Publication: Monitor Volume: 7 Issue: 149

In his remarks to journalists during the summit, Putin offered a glimpse into the militarized mindset that often informs Moscow’s approach to the CIS. “The economic upswing in Russia and other CIS countries requires corresponding efforts by all of us together to strengthen cooperation in foreign policy, defense and security,” Putin declared, without explaining the logical nexus. The statement leaves room for suppositions that he may have called, in conclave, for higher military spending and more active participation in Russian-led collective security measures.

Earlier this year, CIS Collective Security Treaty signatory countries repeatedly announced their intention to create and field “rapid deployment forces” in Central Asia by August 1 (see the Monitor, May 25, 30-31, June 4-5). Russia, Kazakhstan, Kyrgyzstan and Tajikistan were to have contributed a battalion-size unit each, with Russia to provide the airlift capacity and most of the funding to that “antiterrorism” force. The August 1 deadline came and went, however, without any sign of implementation of the plan. On that day, Russia selected a motor-rifle battalion from its 201st division, stationed in Tajikistan, and designated that battalion a “collective” rapid-deployment force. The official announcements did not mention the other countries’ contributions.

Airborne troops would have seemed a more fitting choice than motor-rifle troops for a rapid-deployment unit. However, Airborne Troops’ commander Colonel-General Georgi Shpak declared on August 1 that his troops would not be involved.

The Russian military is adept, chameleon-like, at using the CIS label. The 201st division is a case in point. This Russian Army unit had officially been styled “CIS peacekeeping troops” until 1998, at which point it obtained long-term basing rights in Tajikistan, and became Russian officially as well. Now, one battalion of it has reached for a CIS figleaf again.

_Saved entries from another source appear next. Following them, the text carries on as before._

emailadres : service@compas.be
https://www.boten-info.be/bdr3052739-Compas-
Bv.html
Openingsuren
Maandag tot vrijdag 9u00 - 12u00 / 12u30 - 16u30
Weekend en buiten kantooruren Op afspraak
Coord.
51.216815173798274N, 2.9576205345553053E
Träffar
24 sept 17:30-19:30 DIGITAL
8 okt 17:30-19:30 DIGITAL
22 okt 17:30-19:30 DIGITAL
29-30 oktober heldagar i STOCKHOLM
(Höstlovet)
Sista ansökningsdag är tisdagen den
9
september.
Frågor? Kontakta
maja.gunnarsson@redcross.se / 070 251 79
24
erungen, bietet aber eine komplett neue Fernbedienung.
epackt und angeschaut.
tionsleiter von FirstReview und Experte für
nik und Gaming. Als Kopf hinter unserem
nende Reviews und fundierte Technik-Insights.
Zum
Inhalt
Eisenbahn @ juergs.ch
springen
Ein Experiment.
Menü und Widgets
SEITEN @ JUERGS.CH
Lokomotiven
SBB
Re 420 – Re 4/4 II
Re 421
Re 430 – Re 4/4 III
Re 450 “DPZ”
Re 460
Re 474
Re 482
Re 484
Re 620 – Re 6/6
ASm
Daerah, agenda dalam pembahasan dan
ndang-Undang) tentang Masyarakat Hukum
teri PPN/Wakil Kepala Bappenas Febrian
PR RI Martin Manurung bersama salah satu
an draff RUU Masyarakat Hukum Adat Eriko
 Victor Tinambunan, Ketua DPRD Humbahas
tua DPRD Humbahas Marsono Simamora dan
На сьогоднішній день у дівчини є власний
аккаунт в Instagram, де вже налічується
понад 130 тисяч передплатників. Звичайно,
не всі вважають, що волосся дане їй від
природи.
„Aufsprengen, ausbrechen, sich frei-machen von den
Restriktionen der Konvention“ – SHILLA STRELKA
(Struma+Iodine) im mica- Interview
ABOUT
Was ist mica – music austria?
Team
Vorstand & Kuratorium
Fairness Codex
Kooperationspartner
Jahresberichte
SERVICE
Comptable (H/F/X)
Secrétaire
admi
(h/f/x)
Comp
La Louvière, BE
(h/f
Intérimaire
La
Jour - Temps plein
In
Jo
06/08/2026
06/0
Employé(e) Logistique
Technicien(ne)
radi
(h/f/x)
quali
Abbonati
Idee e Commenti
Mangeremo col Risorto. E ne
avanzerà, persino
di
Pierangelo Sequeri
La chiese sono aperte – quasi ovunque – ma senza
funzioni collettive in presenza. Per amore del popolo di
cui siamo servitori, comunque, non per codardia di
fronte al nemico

At the Sochi summit, Putin and President Imomali Rahmonov could no longer keep silent about Tajikistan’s role as the main drug corridor to Russia. For the first time at such a forum, the two presidents publicly mentioned the problem. Putin, however, gratuitously praised the Tajik authorities’ efforts to cope with the problem, when in fact those authorities are notoriously complicit with the drug trade (Itar-Tass, RIA, Russian Television, Tajik Television, August 1-2; see the Monitor, March 12, June 13, 26, July 6, 13, 18).